2. (C) The composition of Bachelet's 18-member cabinet is a main topic of discussion in Chile.  Most observers look to its composition as a sign of the direction Bachelet will take Chile once she assumes office on March 11.  In public statements following her election victory, Bachelet reiterated her campaign pledge: She -- and not the political parties -- will choose her ministers.  The president-elect 	has said the cabinet will be evenly divided between men and women, will include members with a certain level of experience in politics and the public sector, as well as fresh faces.""  Bachelet has not excluded ministers from past Concertacion governments from serving in her administration. 	But these past ministers will not hold the same portfolios in her government.  There will be no repeats. 

3. (U) During the week of January 23-27, Bachelet is scheduled to meet with the presidents of the four parties that make up the Concertacion.  The party leaders are expected to provide her their ""wish lists"" for ministerial and sub-ministerial level positions.  Some of the individuals who have been mentioned publicly and privately as candidates for Foreign Minister include Heraldo Munoz, Chilean PermRep to the UN Juan Gabriel Valdes, UNSYG Special Representative in Haiti	 Ricardo Lagos Weber, son of President Lagos and chief international relations advisor to Bachelet DC Senator Alejandro Foxley	 Marta Mauras, Secretary of the United 	Nations Economic Commission for Latin American and the Caribbean (ECLAC)	 Luis Maira, Chile's Ambassador to Argentina and Jorge Schaulson, former PPD Deputy. 

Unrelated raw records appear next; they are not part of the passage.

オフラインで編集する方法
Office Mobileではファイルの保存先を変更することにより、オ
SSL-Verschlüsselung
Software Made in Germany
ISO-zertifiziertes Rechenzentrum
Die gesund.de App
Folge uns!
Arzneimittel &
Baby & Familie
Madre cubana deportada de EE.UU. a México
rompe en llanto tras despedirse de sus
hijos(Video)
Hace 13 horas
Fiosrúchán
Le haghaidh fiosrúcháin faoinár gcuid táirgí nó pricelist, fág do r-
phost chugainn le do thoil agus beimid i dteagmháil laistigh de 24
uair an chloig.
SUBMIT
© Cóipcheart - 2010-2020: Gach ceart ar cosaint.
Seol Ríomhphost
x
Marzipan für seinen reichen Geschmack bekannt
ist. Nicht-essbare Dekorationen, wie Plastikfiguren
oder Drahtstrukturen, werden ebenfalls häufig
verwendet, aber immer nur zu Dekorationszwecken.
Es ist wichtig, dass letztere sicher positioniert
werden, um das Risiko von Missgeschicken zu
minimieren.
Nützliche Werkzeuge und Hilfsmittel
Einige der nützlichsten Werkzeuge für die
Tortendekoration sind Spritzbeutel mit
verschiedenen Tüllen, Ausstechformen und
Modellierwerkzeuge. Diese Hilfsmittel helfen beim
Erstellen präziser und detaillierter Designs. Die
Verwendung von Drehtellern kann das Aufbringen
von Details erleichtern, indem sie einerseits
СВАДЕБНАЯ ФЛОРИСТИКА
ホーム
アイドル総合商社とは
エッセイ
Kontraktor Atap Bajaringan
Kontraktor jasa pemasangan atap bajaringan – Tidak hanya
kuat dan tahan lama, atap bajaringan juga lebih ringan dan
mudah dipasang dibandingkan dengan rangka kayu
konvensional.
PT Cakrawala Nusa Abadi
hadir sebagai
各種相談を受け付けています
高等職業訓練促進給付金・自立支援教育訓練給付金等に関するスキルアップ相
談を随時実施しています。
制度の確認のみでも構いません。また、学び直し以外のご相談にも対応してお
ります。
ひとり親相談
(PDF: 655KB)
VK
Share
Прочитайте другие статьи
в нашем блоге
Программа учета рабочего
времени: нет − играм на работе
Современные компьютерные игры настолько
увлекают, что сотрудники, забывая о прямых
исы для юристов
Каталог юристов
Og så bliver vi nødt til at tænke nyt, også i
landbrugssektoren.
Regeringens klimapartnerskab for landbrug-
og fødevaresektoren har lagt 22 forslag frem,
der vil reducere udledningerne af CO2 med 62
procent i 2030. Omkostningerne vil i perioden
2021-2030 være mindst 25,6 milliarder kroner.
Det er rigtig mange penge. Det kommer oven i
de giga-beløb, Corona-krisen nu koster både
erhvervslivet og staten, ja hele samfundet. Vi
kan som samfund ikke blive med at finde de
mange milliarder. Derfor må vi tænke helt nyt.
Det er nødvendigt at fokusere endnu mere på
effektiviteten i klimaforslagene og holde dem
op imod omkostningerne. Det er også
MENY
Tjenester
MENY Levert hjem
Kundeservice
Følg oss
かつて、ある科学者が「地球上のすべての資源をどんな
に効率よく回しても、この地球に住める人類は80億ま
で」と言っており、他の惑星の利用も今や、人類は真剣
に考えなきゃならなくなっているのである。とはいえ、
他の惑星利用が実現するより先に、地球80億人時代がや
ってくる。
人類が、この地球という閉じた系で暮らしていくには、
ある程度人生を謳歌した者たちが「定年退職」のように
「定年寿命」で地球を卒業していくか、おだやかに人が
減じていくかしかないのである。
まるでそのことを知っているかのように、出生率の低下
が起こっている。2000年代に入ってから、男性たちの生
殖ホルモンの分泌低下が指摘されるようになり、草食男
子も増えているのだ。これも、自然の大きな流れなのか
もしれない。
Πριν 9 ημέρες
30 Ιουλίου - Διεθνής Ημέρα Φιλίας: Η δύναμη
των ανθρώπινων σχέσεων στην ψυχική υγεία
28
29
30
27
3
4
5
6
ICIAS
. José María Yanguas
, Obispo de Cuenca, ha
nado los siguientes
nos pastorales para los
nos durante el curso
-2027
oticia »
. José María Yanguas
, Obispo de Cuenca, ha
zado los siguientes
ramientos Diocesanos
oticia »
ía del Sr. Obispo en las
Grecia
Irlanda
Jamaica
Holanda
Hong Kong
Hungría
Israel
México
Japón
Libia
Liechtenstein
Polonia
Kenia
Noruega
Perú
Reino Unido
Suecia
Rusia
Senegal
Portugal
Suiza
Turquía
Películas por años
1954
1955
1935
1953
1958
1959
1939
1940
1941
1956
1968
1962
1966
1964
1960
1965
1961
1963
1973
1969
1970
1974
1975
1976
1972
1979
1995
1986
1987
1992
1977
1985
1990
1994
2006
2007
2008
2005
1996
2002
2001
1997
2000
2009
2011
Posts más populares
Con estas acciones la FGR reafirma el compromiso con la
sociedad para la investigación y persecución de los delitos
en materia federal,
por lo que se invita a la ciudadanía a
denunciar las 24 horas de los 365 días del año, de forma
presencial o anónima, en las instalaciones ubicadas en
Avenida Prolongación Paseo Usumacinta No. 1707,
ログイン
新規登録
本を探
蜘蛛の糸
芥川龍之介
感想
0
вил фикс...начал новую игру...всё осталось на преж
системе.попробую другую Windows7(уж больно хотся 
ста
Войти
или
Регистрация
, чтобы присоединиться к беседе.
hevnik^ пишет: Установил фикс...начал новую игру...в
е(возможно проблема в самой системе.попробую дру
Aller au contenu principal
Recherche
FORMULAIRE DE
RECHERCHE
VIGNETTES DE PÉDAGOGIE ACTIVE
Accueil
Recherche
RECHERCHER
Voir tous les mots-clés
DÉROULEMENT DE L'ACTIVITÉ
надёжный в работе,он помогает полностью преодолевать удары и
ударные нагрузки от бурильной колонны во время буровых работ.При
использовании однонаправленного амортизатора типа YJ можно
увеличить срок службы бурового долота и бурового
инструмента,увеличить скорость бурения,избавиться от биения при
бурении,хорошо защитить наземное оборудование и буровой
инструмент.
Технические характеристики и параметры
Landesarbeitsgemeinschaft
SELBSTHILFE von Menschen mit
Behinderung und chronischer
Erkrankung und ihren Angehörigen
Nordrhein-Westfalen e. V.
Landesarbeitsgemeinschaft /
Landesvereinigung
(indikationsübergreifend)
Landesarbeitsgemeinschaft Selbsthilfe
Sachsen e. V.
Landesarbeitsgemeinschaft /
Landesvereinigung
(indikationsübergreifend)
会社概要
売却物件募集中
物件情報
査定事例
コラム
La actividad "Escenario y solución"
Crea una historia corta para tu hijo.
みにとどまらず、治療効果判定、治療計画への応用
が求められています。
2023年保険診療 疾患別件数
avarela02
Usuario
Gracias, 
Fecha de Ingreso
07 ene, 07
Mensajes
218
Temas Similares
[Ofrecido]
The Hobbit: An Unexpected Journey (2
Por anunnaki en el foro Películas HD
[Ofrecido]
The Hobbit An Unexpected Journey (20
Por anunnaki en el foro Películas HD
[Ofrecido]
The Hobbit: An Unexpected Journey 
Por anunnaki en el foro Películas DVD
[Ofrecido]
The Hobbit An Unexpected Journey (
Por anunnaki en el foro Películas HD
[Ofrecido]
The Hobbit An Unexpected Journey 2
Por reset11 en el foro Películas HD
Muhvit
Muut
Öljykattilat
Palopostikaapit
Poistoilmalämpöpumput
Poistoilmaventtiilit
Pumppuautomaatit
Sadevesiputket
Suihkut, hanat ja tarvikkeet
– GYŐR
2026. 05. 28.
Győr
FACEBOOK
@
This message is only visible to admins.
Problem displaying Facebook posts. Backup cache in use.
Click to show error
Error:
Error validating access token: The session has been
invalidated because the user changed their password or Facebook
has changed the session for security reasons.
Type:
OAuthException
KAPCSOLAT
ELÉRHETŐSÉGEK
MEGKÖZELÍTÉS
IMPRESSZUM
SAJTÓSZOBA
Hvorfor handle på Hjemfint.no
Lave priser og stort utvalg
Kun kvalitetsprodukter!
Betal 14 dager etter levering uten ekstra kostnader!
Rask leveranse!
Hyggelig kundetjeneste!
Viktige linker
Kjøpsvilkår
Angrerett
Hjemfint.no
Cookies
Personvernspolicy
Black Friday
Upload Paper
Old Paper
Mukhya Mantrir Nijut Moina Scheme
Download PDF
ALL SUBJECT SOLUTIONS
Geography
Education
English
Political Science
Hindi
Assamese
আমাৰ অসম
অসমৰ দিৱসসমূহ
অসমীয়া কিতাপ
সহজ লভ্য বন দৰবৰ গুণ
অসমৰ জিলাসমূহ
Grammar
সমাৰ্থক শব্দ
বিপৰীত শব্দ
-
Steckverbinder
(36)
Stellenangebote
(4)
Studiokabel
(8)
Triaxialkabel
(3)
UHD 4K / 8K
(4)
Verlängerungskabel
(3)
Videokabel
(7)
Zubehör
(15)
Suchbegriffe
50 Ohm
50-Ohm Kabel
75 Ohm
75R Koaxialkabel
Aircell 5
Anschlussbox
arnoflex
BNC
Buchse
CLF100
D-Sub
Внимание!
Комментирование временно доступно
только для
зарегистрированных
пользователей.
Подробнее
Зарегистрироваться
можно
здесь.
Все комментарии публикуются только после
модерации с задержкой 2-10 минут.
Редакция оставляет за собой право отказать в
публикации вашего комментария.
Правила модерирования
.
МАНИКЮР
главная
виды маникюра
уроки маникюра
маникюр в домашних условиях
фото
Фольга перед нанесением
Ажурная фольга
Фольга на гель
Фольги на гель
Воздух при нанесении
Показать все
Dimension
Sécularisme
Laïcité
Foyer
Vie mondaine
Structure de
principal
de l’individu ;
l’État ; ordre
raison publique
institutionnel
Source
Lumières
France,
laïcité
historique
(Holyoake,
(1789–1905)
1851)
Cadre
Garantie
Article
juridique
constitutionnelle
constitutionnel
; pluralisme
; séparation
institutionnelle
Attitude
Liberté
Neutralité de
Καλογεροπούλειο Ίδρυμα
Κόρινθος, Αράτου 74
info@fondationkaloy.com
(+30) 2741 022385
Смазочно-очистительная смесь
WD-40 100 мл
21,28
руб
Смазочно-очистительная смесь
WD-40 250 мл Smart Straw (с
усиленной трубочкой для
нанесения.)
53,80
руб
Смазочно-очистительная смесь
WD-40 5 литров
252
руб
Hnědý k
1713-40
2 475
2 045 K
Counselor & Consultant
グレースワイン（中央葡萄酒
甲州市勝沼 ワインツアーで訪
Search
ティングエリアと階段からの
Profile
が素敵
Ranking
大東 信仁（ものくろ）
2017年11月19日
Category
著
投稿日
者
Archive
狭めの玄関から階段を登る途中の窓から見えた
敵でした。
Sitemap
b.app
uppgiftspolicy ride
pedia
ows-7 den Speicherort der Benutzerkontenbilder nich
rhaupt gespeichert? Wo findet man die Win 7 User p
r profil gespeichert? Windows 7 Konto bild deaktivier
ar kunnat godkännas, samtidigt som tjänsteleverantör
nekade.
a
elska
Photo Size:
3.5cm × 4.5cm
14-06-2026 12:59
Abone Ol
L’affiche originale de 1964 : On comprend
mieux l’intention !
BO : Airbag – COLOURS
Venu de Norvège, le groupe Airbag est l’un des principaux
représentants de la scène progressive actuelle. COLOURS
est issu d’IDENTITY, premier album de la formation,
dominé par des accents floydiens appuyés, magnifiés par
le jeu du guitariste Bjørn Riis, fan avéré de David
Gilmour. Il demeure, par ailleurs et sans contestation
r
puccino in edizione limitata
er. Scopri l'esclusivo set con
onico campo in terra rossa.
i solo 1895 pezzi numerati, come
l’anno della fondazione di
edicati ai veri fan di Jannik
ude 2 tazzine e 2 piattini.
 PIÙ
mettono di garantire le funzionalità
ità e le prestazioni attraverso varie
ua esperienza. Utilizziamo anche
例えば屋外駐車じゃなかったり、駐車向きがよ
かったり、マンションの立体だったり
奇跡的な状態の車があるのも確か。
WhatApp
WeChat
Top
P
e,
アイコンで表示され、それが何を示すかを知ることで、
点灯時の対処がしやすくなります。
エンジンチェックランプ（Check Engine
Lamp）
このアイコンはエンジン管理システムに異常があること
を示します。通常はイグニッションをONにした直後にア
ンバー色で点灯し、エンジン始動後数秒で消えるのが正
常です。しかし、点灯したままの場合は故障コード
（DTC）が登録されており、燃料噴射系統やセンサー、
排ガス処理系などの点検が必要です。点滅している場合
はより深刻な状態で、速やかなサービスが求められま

4. (C) In a lunch with Embassy officers on January 23, Party for Democracy (PPD) Deputy (and recently elected Senator for Santiago west) Guido Girardi expressed doubt that Bachelet would be able to select her cabinet truly independent of party pressure.""  Girardi said the strength of the parties, 	and the role they played in securing Bachelet's victory, should not be underestimated.  He claimed the Coalition already had decided to ""give"" the Christian Democrats (DC) 11 	of the 18 ministerial positions, in order to maintain the DC's support for Bachelet.  This despite that party's poor showing in the December 11 congressional elections (ref B). 

Early Priorities 	
---------------- 

5. (U) Bachelet has listed several domestic (and a few foreign policy) issues she intends to focus on after assuming 	office on March 11.  These include: 

############# 
--Increasing public security, including forming a new Ministry for Public Security
--Improving relations with Chile's neighbors and Latin America	 
--Reform of the Foreign Ministry (including the creation of a deputy position for international trade)

############# 
--Strengthening of environmental protections, including the creation of a minister-level position for environmental affairs	 and, 
--educational reform, with a focus on universal education for pre-school and elementary-level education. 

Comment 
------- 

6.  (C) One week after Bachelet's election victory, the mood in Chile is calm, with an air of expectation for her cabinet choices.  Even some voters from the right are exhibiting a certain pride that conservative Chile has elected its first female president, and one who does not fit the traditional Chilean socio-religious mold.  Embassy contacts in Bachelet's camp remain open to Embassy approaches, but are -- not surprisingly -- increasingly busy and at times hard to reach.